Одно — это «эво-дево», эволюционная биология развития, о которой шла речь в главе 13. Здесь нас интересует один из методов, применяемых в этой области: сопоставление морфологических признаков разных организмов с активностью определенных генов в тех или иных тканях их эмбрионов на определенных этапах развития. Это позволяет определить генетическую (и генно-регуляторную) «подоплеку» изучаемого признака, причем признак этот может быть сколь угодно сложным, а сравниваемые виды — довольно далекими друг от друга. То есть фактически это позволяет изучать
Таких исследований в последние годы появилось уже немало. В качестве примера я приведу одно из них, опубликованное почти десять лет назад. Как раз примерно тогда я писал: «Мы ничего не можем сказать, например, какие изменения в каких генах древних рыб превратили их не слишком мощную, но стройную и логичную кровеносную систему в то чудовищное нагромождение компромиссов и двусмысленностей, которая зовется кровеносной системой амфибий». Исследование, о котором пойдет речь ниже, посвящено как раз генетическим механизмам макроэволюционных преобразований кровеносной системы. Правда, только одного (хотя и ключевого) ее звена, да и относится это преобразование к переходу не от рыб к амфибиям, а от рептилий — к млекопитающим и птицам. Речь идет о превращении трехкамерного сердца в четырехкамерное.
Вспомним кое-что из школьного курса зоологии. У предков всех наземных позвоночных — рыб — сердце состоит всего из двух отделов: предсердия и желудочка.
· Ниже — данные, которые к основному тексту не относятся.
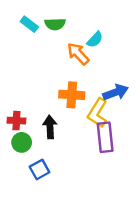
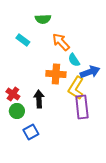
cyan rectangle: (29, 24) -> (23, 40), moved
cyan semicircle: (95, 40) -> (74, 60), moved, turned 104
red cross: (16, 121) -> (13, 94), turned 32

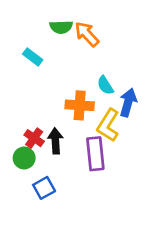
orange arrow: (61, 42) -> (87, 34), moved
blue arrow: (90, 72) -> (128, 102), turned -54
red cross: (13, 94) -> (34, 138), moved
purple rectangle: (82, 107) -> (95, 154), moved

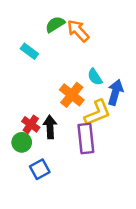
green semicircle: (61, 27) -> (55, 24), turned 150
orange cross: (80, 105) -> (72, 95), turned 35
yellow L-shape: (108, 125) -> (97, 113), turned -144

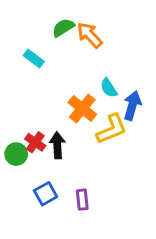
purple rectangle: (86, 138) -> (82, 200), moved, size x0.6
green circle: (22, 142) -> (16, 154), moved

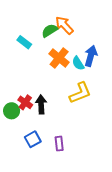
green semicircle: (63, 28) -> (50, 31), moved
blue arrow: (132, 106) -> (91, 56), moved
orange cross: (82, 108) -> (59, 58), moved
Круг кровообращения у них один: желудочек гонит кровь в жабры, там она проходит через сеть капилляров, насыщается кислородом, собирается в крупные артерии, несущие ее всем тканям и органам, еще раз проходит через капиллярную сеть, отдавая кислород, и по венам поступает в предсердие, а из него — в желудочек. Неустранимый порок такой системы — то, что крови приходится дважды проходить через капиллярную сеть без дополнительной подкачки в промежутке. Это ограничивает максимальную скорость кровотока (тем более что рыбье сердце заполнено бедной кислородом венозной кровью, не позволяющей ему работать с высокой мощностью), — а значит, и интенсивность обмена веществ.
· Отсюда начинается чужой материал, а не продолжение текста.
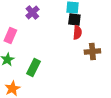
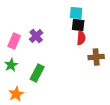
purple cross: (32, 12) -> (36, 36), moved

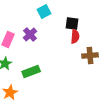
cyan square: (76, 13) -> (44, 11), moved, turned -32
green rectangle: (37, 73) -> (31, 71), turned 42

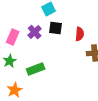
black square: (72, 23) -> (56, 28), moved

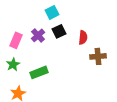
black square: (56, 28) -> (59, 31), turned -32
У земноводных круги кровообращения уже разделены: в левое предсердие поступает только кровь из легких, в правое — из всех остальных тканей. Однако затем кровь из обоих предсердий смешивается в единственном желудочке и оттуда разносится по всему телу. На первый взгляд это выглядит шагом назад по сравнению с рыбами: вместо чистой артериальной крови ткани получают ее смесь с венозной. Но вспомним, что амфибии дышат не только легкими, но и кожей, причем нередко именно она становится главным источником кислорода (например, у замершей под водой лягушки)[225]. Кожа покрывает все тело животного, так что выделить идущие к ней артерии и вены в отдельный круг кровообращения нереально — для этого надо создать две параллельные кровеносные системы.
Пресмыкающиеся отказались от кожного дыхания, но унаследовали от амфибий трехкамерное сердце и смешанную кровь в артериях. Вся эволюция кровеносной системы рептилий — это история борьбы за разделение кровяных потоков. У одних представителей этого класса можно найти абсолютно амфибийные трехкамерные сердца, у других посередине единственного желудочка намечается перегородка, у третьих она уже вполне выражена… У крокодилов она почти полностью делит желудочек надвое, делая их сердце практически четырехкамерным. Настоящими же четырехкамерными сердцами обзавелись потомки рептилий — млекопитающие и птицы. Результатом полного разделения артериальной и венозной крови стала интенсификация обмена веществ, позволившая этим животным перейти к теплокровности.